Look for the line containing "裏切られた俺と魔紋スレイ" in the entries below, then print that line and all that follow it exactly.

# # # # # # #

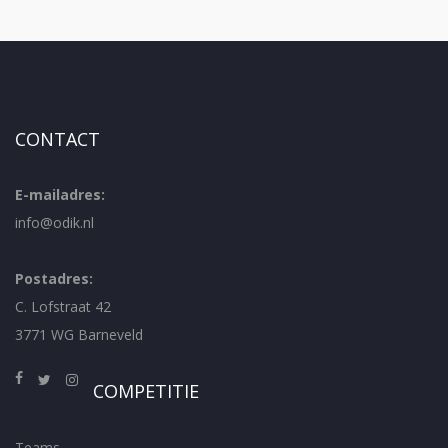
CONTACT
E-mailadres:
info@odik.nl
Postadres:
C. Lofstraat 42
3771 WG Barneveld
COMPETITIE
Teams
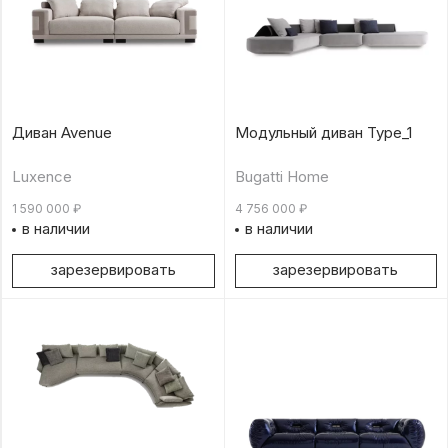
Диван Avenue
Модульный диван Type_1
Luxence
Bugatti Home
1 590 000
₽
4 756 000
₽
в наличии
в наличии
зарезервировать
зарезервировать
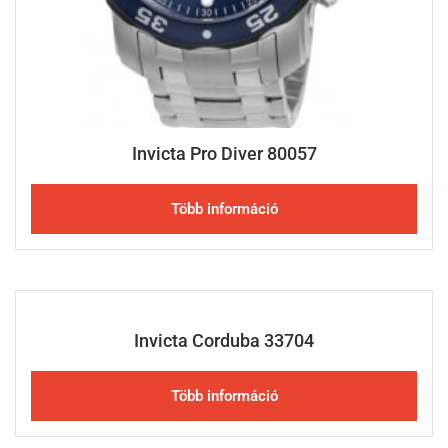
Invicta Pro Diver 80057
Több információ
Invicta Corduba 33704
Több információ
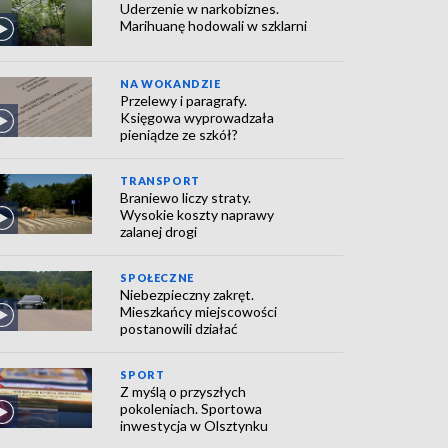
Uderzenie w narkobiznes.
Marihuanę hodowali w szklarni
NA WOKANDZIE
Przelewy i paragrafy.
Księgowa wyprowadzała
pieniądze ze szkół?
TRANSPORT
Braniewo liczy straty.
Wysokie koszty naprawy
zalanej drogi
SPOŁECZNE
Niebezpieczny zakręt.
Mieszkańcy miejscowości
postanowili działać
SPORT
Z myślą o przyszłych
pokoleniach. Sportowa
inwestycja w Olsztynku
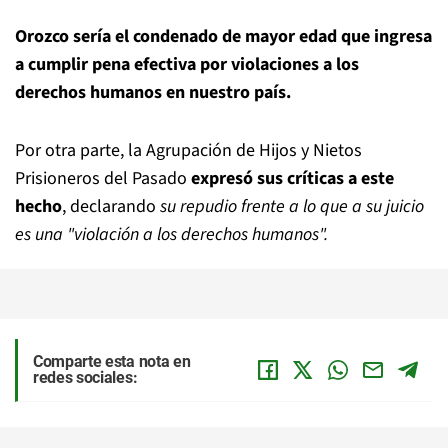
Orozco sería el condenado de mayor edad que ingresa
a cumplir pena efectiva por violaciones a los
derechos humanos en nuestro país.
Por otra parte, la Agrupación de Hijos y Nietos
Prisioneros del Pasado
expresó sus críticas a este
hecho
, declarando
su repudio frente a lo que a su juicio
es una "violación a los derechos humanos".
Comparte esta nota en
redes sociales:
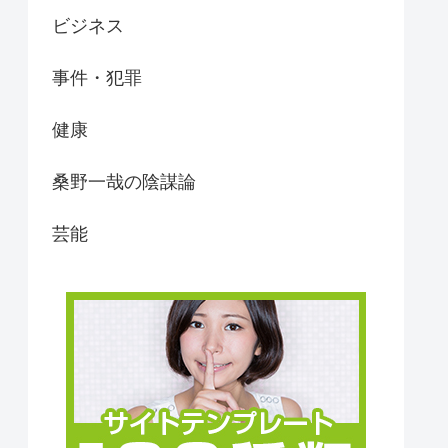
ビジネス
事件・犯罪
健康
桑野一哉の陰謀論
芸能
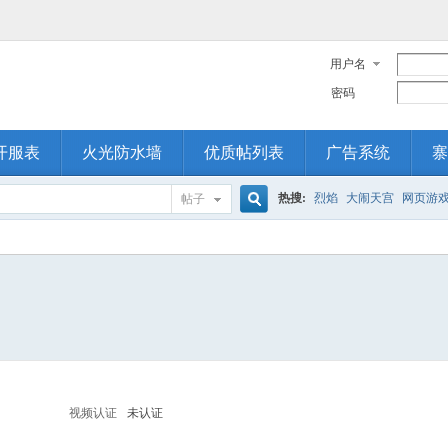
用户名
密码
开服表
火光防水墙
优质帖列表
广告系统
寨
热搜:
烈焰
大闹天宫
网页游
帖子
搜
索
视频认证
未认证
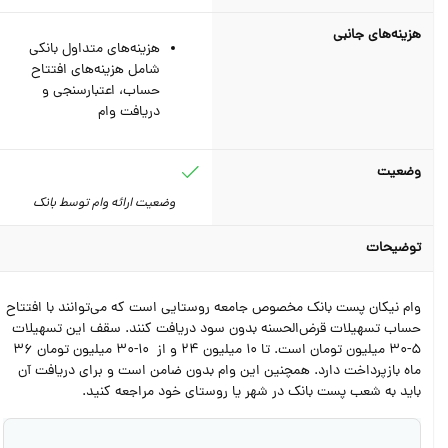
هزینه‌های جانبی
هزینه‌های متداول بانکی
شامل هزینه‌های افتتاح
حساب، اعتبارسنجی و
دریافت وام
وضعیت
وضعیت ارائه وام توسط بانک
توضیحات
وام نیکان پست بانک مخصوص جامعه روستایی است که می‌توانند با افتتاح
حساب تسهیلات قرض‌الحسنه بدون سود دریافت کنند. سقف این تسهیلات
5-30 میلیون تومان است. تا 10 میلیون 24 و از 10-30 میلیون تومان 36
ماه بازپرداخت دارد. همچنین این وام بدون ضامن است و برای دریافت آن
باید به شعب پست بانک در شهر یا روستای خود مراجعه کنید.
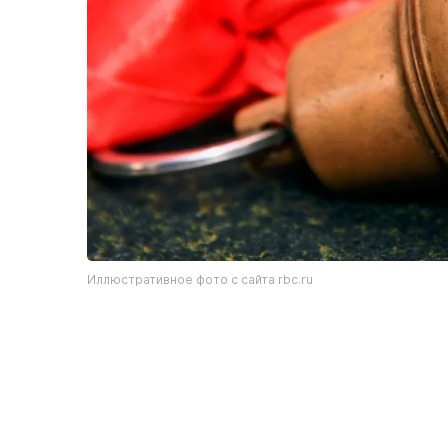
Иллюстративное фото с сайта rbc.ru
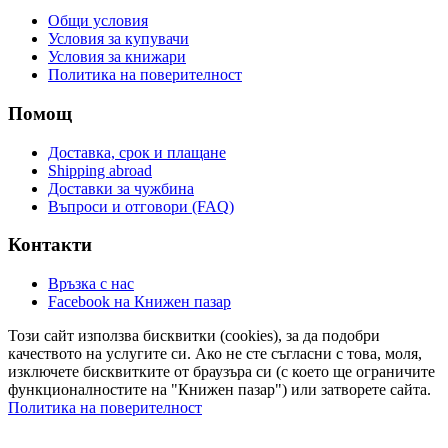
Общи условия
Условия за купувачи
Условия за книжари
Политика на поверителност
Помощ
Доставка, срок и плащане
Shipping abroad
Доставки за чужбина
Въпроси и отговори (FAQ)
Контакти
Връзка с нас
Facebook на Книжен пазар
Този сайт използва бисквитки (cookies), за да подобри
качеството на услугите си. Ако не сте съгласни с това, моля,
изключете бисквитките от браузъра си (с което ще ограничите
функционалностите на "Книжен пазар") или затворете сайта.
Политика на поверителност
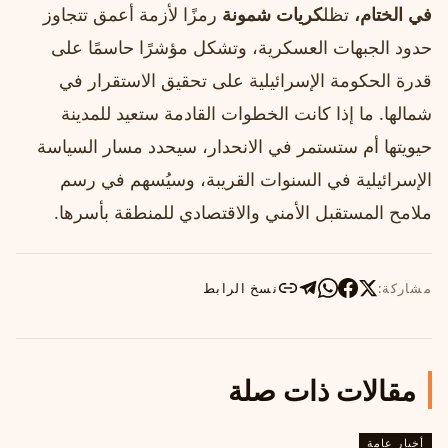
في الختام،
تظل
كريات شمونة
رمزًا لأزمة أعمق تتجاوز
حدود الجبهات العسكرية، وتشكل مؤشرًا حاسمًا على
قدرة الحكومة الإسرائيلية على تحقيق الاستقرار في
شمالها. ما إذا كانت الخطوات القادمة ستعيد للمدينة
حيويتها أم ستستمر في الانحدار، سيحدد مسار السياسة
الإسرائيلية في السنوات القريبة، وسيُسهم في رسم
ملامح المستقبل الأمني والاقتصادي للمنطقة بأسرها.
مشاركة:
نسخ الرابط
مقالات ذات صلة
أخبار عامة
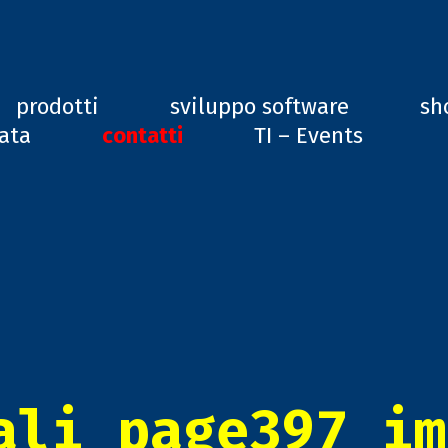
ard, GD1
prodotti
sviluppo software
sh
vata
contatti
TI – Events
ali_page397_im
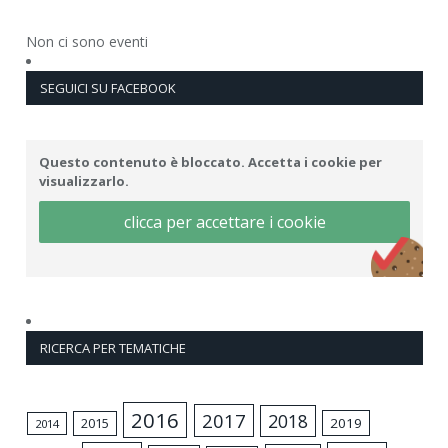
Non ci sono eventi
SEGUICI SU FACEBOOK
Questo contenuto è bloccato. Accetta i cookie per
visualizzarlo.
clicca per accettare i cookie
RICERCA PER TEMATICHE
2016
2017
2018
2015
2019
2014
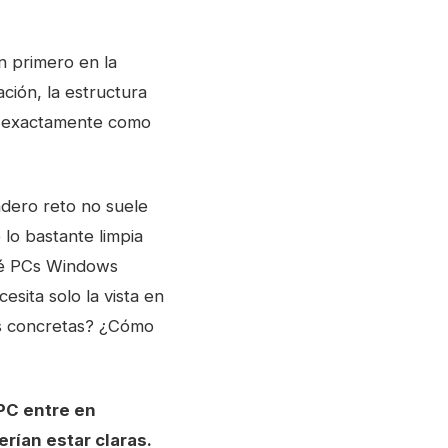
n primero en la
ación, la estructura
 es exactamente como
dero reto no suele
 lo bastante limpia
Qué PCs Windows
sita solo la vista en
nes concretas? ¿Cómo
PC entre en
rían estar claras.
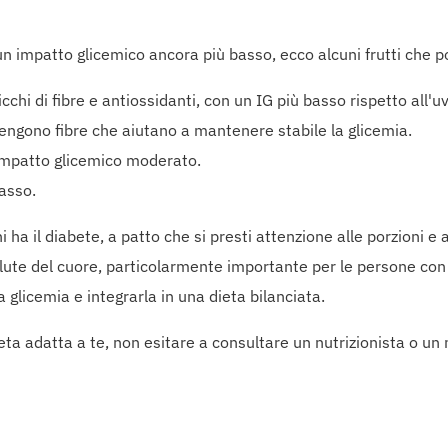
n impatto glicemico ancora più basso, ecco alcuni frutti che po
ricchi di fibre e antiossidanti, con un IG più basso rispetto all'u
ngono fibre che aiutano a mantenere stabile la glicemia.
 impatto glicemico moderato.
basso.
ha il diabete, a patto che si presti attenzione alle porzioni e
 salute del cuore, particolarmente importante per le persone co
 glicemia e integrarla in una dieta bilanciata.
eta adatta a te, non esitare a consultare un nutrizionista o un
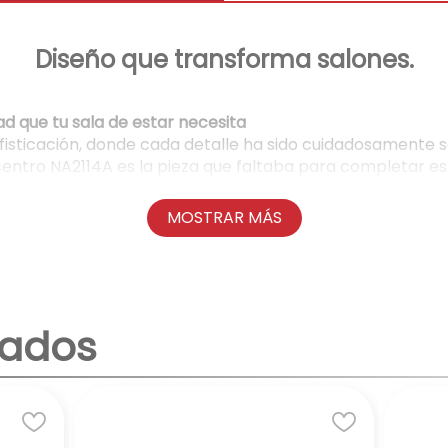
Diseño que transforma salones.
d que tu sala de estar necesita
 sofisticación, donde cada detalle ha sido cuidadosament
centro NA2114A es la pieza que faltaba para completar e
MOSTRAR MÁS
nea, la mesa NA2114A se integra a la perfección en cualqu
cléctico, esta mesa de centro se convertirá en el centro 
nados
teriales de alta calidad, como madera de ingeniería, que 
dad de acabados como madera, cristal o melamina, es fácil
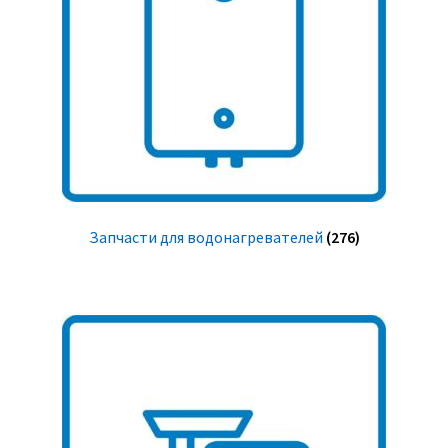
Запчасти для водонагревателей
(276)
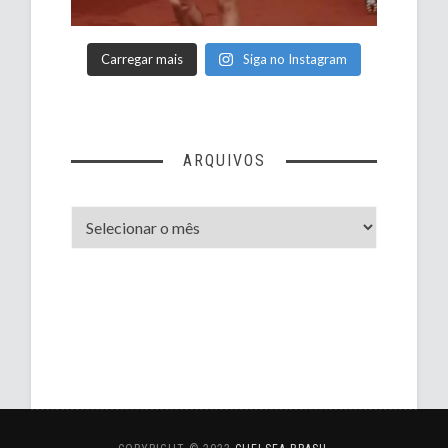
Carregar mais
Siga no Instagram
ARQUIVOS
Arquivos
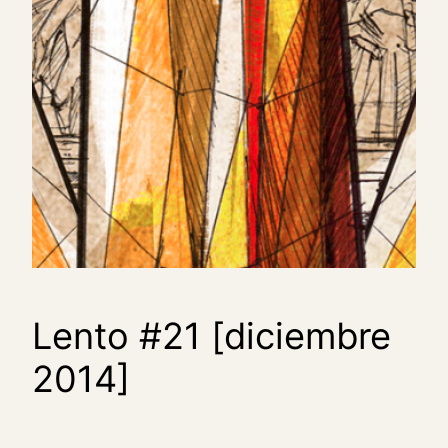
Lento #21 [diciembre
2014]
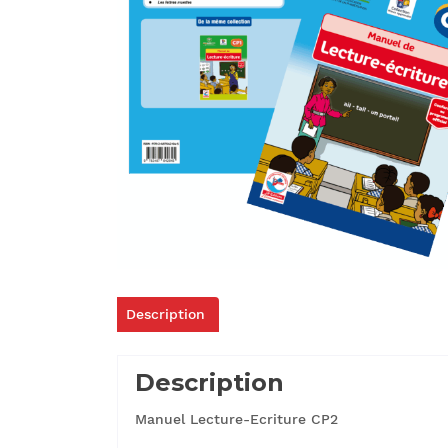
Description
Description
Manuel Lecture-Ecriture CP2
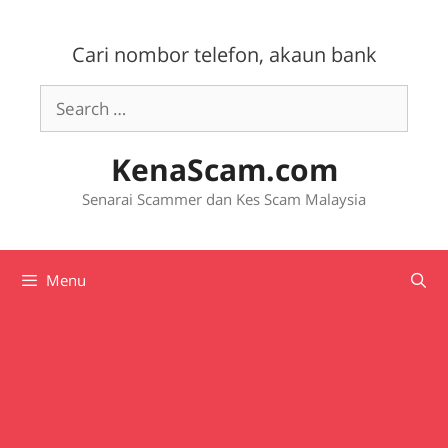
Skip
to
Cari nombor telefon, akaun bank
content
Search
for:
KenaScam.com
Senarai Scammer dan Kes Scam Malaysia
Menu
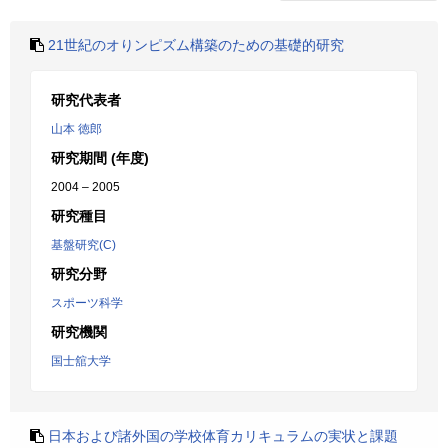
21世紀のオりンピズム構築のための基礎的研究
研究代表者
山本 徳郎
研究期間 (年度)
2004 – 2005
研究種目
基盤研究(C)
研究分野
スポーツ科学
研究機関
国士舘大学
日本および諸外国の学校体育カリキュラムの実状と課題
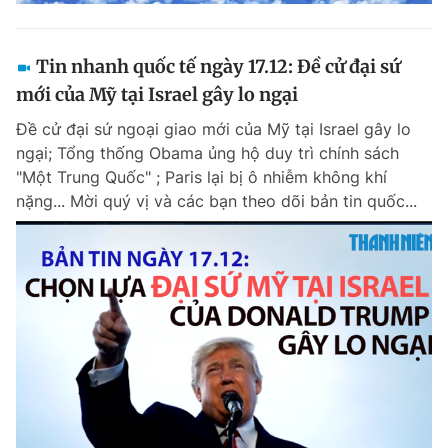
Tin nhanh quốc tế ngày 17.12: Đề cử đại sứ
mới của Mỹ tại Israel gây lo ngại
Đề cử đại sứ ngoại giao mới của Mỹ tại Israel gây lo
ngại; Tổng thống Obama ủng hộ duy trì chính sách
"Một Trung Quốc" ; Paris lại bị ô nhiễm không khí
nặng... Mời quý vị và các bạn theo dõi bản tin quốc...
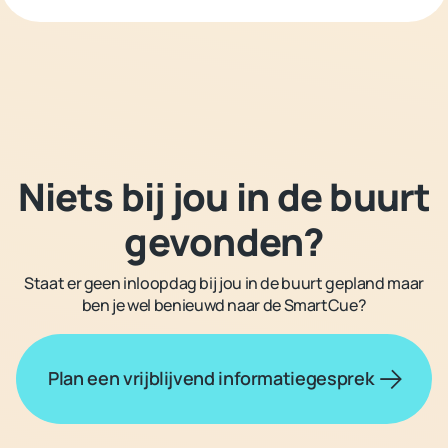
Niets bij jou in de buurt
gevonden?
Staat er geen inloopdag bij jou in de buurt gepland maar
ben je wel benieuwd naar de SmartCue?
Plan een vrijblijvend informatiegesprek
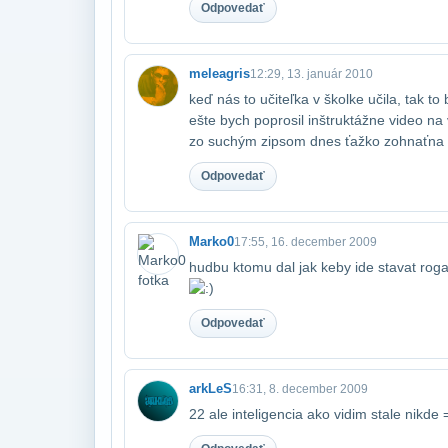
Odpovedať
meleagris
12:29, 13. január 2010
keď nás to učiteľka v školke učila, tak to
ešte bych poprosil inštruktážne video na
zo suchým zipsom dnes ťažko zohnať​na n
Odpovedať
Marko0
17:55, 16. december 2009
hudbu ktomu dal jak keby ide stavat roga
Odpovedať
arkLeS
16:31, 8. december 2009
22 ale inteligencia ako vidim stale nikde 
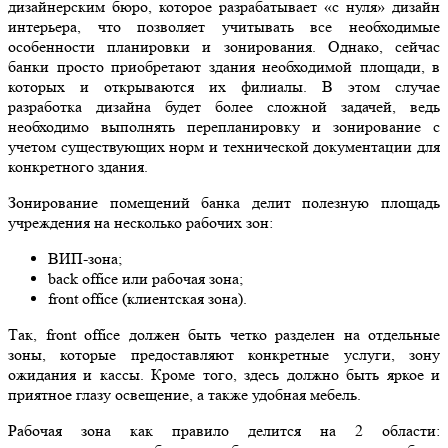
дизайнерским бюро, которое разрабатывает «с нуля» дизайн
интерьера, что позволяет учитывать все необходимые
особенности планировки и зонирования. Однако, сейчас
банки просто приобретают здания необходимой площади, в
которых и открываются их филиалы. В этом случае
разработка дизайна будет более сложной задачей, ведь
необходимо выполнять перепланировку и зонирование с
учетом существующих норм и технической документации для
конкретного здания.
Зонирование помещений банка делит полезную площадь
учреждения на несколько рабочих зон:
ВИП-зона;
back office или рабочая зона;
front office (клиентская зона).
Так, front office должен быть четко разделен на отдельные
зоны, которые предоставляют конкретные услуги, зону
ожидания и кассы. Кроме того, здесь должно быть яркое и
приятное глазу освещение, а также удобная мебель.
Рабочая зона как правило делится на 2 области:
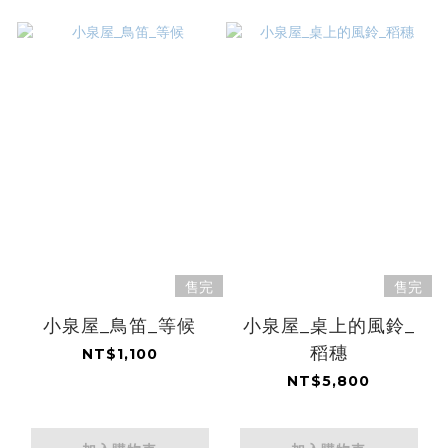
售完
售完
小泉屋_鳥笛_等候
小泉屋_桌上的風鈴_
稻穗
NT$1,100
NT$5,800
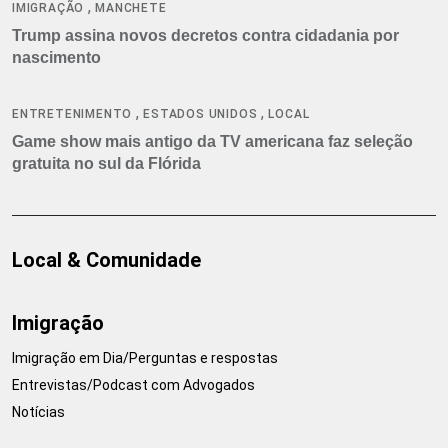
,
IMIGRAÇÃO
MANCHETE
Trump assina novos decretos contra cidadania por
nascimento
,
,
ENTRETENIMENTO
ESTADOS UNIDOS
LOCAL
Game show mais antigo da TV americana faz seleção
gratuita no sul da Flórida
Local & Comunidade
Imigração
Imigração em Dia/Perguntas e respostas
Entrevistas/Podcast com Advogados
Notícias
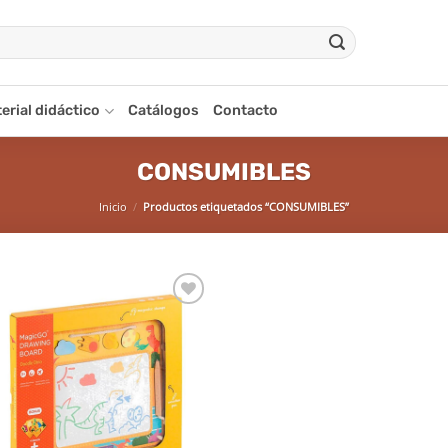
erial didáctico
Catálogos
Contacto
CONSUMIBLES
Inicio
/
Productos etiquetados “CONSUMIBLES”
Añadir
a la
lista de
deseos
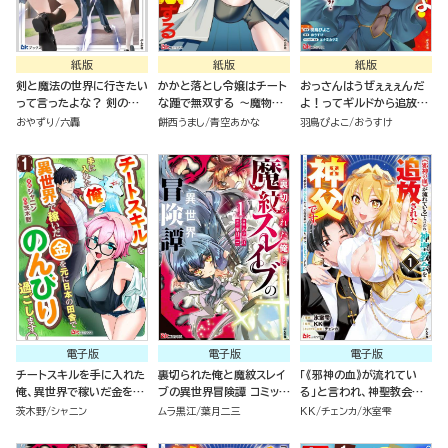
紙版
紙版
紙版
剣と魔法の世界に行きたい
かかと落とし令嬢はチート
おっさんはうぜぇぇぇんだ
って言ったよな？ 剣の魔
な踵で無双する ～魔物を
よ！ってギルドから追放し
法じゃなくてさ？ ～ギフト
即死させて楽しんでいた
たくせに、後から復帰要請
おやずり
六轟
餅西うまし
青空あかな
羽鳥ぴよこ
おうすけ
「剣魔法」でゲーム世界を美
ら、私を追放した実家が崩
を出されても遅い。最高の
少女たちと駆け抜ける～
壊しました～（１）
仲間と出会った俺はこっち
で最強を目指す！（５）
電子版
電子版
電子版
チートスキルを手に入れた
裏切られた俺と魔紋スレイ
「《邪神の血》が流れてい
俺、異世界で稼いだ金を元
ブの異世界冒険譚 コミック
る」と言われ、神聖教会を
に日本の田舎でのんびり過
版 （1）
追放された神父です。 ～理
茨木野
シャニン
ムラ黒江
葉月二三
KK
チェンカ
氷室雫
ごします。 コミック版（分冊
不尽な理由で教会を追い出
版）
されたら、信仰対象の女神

# # # # # # #

> [Solution below]:
裏切られた俺と魔紋スレイ
「《邪神の血》が流れてい
俺、異世界で稼いだ金を元
ブの異世界冒険譚 コミック
る」と言われ、神聖教会を
に日本の田舎でのんびり過
版 （1）
追放された神父です。 ～理
茨木野
シャニン
ムラ黒江
葉月二三
KK
チェンカ
氷室雫
ごします。 コミック版（分冊
不尽な理由で教会を追い出
版）
されたら、信仰対象の女神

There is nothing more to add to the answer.